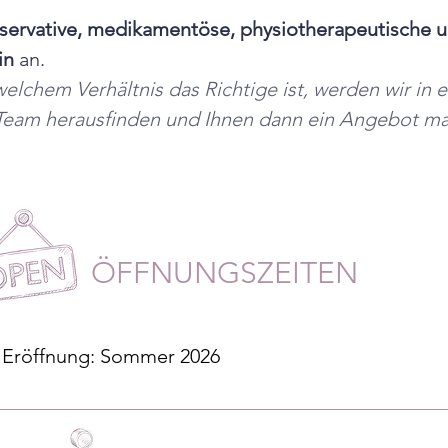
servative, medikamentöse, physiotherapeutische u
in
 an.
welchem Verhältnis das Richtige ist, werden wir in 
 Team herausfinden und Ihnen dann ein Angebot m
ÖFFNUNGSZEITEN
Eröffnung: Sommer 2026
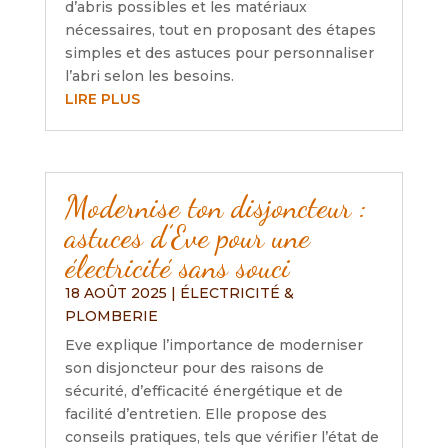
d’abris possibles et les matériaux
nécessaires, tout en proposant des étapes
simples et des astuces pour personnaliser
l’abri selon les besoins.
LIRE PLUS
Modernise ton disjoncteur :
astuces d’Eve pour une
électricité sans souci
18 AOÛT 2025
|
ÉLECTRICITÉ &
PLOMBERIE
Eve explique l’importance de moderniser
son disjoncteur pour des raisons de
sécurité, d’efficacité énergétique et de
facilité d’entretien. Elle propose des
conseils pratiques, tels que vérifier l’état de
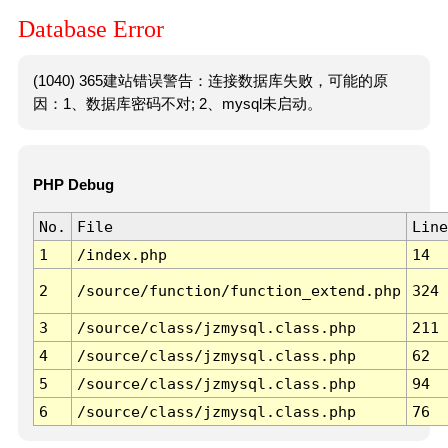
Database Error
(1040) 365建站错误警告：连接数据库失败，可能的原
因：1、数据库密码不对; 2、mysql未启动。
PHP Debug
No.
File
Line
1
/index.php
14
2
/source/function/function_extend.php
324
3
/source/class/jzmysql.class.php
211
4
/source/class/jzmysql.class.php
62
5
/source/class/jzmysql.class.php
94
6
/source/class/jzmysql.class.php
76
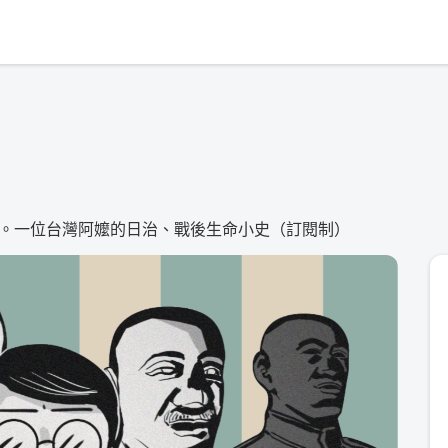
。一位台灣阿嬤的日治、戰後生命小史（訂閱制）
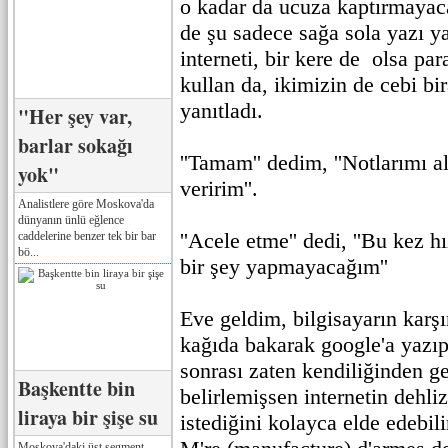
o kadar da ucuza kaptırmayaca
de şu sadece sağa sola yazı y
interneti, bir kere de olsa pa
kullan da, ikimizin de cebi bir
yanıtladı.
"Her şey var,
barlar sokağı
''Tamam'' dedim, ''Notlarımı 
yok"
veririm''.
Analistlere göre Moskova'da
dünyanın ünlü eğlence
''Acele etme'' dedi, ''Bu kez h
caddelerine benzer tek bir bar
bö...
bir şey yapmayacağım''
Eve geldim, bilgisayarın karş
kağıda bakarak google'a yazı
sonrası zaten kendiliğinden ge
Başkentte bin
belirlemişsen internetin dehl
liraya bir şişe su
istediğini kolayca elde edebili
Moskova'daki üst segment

== Prompt ==
Check each line of the material for the word "Moskova". State how many have it, and write nothing else.

== Response ==
2